Cultural definitions of the Common Good also change over time. In the US there has been increased sensitivity to the need for provisions to meet the needs and interests of all members of the political community. For example, there was a time when protection against the ravages of fire and other forms of natural devastation were not guaranteed by the state. If you wanted protection against fire you had to pay the fire brigade or else they might not put a fire out on your property. Similarly, police protection was minimal and those who could afford to do so often hired security guards with broad rights to use weapons to protect clients. Indeed, the shootings that occurred at more than one workers strike were carried out by private security forces such as Pinkerton. Our citizenship needs now includes the expectation of public fire departments and police departments. The law is presumed to be egalitarian in principle (if not always in practice). Law enforcement agencies and fire departments operate in a way that goes beyond the logic of the market: a way that addresses our needs as members of society. So fire and police departments have to be distributed without special considerations for the rich and powerful, in principle.

Public education emerged as a public good in the 19th century as well; its cultural meaning was changed from being a luxury to a necessity-- part of the Common Good. Walzer argues that today healthcare is defined culturally in much the same way that police,fire protection and public education were defined in the 19th century—as goods whose distribution should not be affected by the level of wealth or income any particular person or group has. The general principle of this “Complex Equality” (in which commodities are left to the market and culturally defined social goods must be distributed equally) is: “No social good X should be distributed to those possessing some other good Y for that reason (their possession of Y) and without regard to the meaning of X.” So if X is public education and Y is money, I should not expect to get education just because I have money, and for that reason alone. The same should hold for access to healthcare, decent education, clean air and freshwater and many other things that are rated in ways that transcend the logic of the market.
While there will be income and wealth disparities, these should not interfere with the logic of the community which is normative and transcends that of the market.

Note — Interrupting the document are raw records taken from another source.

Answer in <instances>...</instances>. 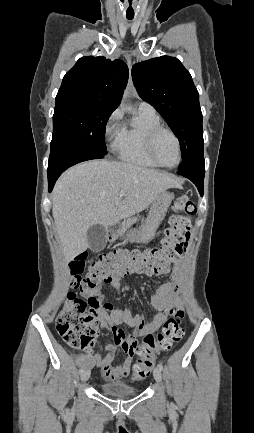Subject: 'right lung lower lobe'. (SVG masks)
<instances>
[{"label": "right lung lower lobe", "mask_w": 254, "mask_h": 433, "mask_svg": "<svg viewBox=\"0 0 254 433\" xmlns=\"http://www.w3.org/2000/svg\"><path fill=\"white\" fill-rule=\"evenodd\" d=\"M103 157L71 142H64L55 149H51L48 165L49 192L52 191L56 180L67 168L79 162Z\"/></svg>", "instance_id": "1"}]
</instances>
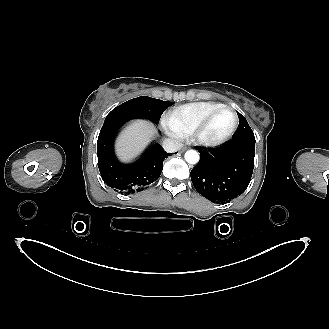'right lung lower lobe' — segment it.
<instances>
[{"label": "right lung lower lobe", "mask_w": 329, "mask_h": 329, "mask_svg": "<svg viewBox=\"0 0 329 329\" xmlns=\"http://www.w3.org/2000/svg\"><path fill=\"white\" fill-rule=\"evenodd\" d=\"M124 123L114 121L103 124L97 140L98 167L108 186L120 193L133 194L146 189L159 178L167 153L155 144L136 163H120L113 152V139Z\"/></svg>", "instance_id": "right-lung-lower-lobe-1"}]
</instances>
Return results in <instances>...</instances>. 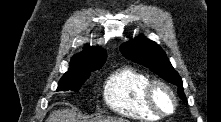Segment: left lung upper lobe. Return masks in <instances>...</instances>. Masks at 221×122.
<instances>
[{
	"label": "left lung upper lobe",
	"instance_id": "1",
	"mask_svg": "<svg viewBox=\"0 0 221 122\" xmlns=\"http://www.w3.org/2000/svg\"><path fill=\"white\" fill-rule=\"evenodd\" d=\"M120 50L127 59L148 67L164 80L178 86V95L187 102L182 79L173 69L165 52L155 42L141 36L121 45Z\"/></svg>",
	"mask_w": 221,
	"mask_h": 122
}]
</instances>
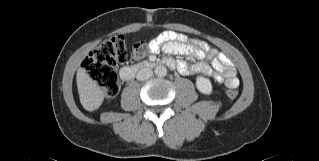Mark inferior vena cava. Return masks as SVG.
I'll use <instances>...</instances> for the list:
<instances>
[{"label": "inferior vena cava", "instance_id": "1", "mask_svg": "<svg viewBox=\"0 0 319 161\" xmlns=\"http://www.w3.org/2000/svg\"><path fill=\"white\" fill-rule=\"evenodd\" d=\"M153 75V71L149 68H142L137 72L136 79L139 81L147 80Z\"/></svg>", "mask_w": 319, "mask_h": 161}]
</instances>
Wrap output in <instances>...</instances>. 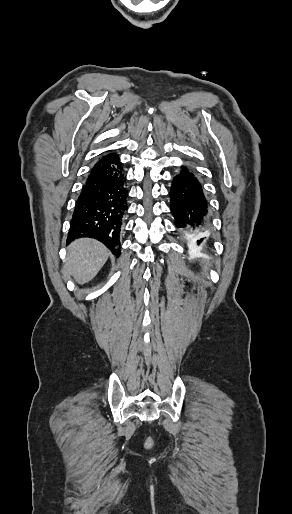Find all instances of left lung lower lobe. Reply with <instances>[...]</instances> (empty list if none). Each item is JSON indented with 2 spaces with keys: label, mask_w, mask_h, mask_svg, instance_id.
Masks as SVG:
<instances>
[{
  "label": "left lung lower lobe",
  "mask_w": 292,
  "mask_h": 514,
  "mask_svg": "<svg viewBox=\"0 0 292 514\" xmlns=\"http://www.w3.org/2000/svg\"><path fill=\"white\" fill-rule=\"evenodd\" d=\"M170 209L182 238L189 244H209L210 214L202 185L195 173L182 166L170 188Z\"/></svg>",
  "instance_id": "0a47b994"
}]
</instances>
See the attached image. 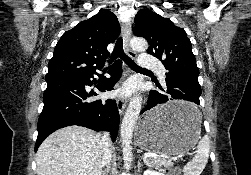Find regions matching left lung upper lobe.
<instances>
[{
	"label": "left lung upper lobe",
	"mask_w": 251,
	"mask_h": 175,
	"mask_svg": "<svg viewBox=\"0 0 251 175\" xmlns=\"http://www.w3.org/2000/svg\"><path fill=\"white\" fill-rule=\"evenodd\" d=\"M134 35L144 37L150 47L147 53L162 60L168 73H182L198 78L199 69L184 29L167 18L142 9L135 17ZM166 73V74H168Z\"/></svg>",
	"instance_id": "5c2ea615"
}]
</instances>
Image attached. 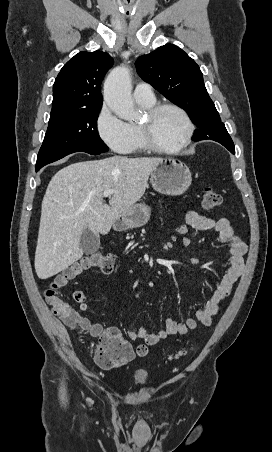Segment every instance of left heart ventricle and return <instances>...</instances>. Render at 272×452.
<instances>
[{"mask_svg": "<svg viewBox=\"0 0 272 452\" xmlns=\"http://www.w3.org/2000/svg\"><path fill=\"white\" fill-rule=\"evenodd\" d=\"M143 122L148 123L151 138L162 146L178 144L185 134L183 118L170 109L160 111L150 120L146 117Z\"/></svg>", "mask_w": 272, "mask_h": 452, "instance_id": "b2bd125f", "label": "left heart ventricle"}]
</instances>
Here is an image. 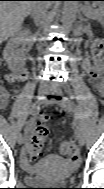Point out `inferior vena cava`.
<instances>
[{
    "label": "inferior vena cava",
    "instance_id": "inferior-vena-cava-1",
    "mask_svg": "<svg viewBox=\"0 0 104 189\" xmlns=\"http://www.w3.org/2000/svg\"><path fill=\"white\" fill-rule=\"evenodd\" d=\"M37 3L38 5L32 10L31 14L34 19L35 25L39 26L43 23L44 18L46 16L48 3L44 1L43 2L38 1ZM39 79L41 80V84H42L40 85V88H49L50 83L46 82V80L49 79L48 77H40Z\"/></svg>",
    "mask_w": 104,
    "mask_h": 189
}]
</instances>
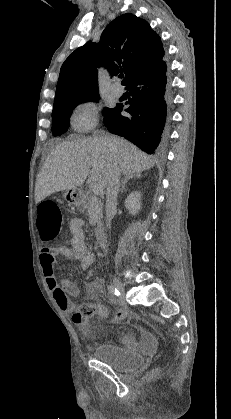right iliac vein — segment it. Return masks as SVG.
<instances>
[{"label": "right iliac vein", "instance_id": "1", "mask_svg": "<svg viewBox=\"0 0 231 419\" xmlns=\"http://www.w3.org/2000/svg\"><path fill=\"white\" fill-rule=\"evenodd\" d=\"M113 284L116 287V289L122 294H125V287L123 283L116 277L113 278Z\"/></svg>", "mask_w": 231, "mask_h": 419}]
</instances>
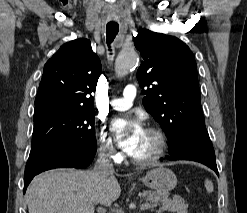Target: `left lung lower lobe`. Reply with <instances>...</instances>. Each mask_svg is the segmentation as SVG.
I'll return each instance as SVG.
<instances>
[{"instance_id":"left-lung-lower-lobe-1","label":"left lung lower lobe","mask_w":247,"mask_h":213,"mask_svg":"<svg viewBox=\"0 0 247 213\" xmlns=\"http://www.w3.org/2000/svg\"><path fill=\"white\" fill-rule=\"evenodd\" d=\"M169 160H192L210 167L218 175L215 152L206 128H192L182 140L168 149Z\"/></svg>"}]
</instances>
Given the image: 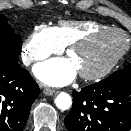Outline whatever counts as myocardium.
Returning <instances> with one entry per match:
<instances>
[{
  "label": "myocardium",
  "instance_id": "myocardium-1",
  "mask_svg": "<svg viewBox=\"0 0 131 131\" xmlns=\"http://www.w3.org/2000/svg\"><path fill=\"white\" fill-rule=\"evenodd\" d=\"M108 34L122 35L126 40L125 46L112 59H110L106 64H104L102 67L98 68L97 70L90 71V72H79V75L81 76V78H83L85 80H97V79H100V78L104 77L105 75H107L120 62V60L125 56V54L128 52L130 45H131L130 37L128 36V34L126 32H124L121 29L110 27V28L91 32V33L75 40L71 44H69L68 52L73 53L74 51H76L78 49H82V48L90 45L91 43H93L94 41L99 39L100 37H102L104 35H108Z\"/></svg>",
  "mask_w": 131,
  "mask_h": 131
}]
</instances>
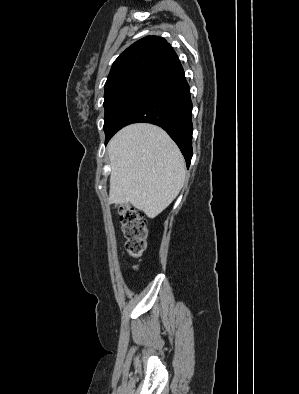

In order to implement Complex Equality, it may be necessary to introduce progressive taxation, but it is not because such redistribution is intrinsically right or fair, but only because it subserves the ends of distributive justice.

But just as cultural meanings and norms have changed in ways that favor provisions of education and healthcare, couldn’t the norms swing in the other direction? Is shared meaning or presumed value consensus really a strong enough principle for insuring the common good in society? If Social Darwinism or Minimal State Libertarianism becomes fashionable in 10 years, and cultural meanings and norms change accordingly, then should we cease to provide equally high quality education, police protection etc.? Further, this culturally relative way of supporting social justice makes it hard to imagine what we say to foreign countries should their norms be undemocratic. Indeed Walzer rules out all authoritarian and totalitarian systems a priori, fully aware that on his own account they lack the cultural meaning systems required to address what we identify as gross inequality.

In a later book, Walzer will try to answer the critics who charge him with a deleterious form of cultural relativism. I will cover that in a follow-up post in the near future. For now, Walzer may at least have found a way to steer a middle course between Welfare-Statism and a situation where the logic of the market is extended to all spheres, even the ethical ones, thus making distributive justice problematic. He may also have steered a middle path between the unrealistic abstractions of much political philosophy and the view from the street. But you be the judge.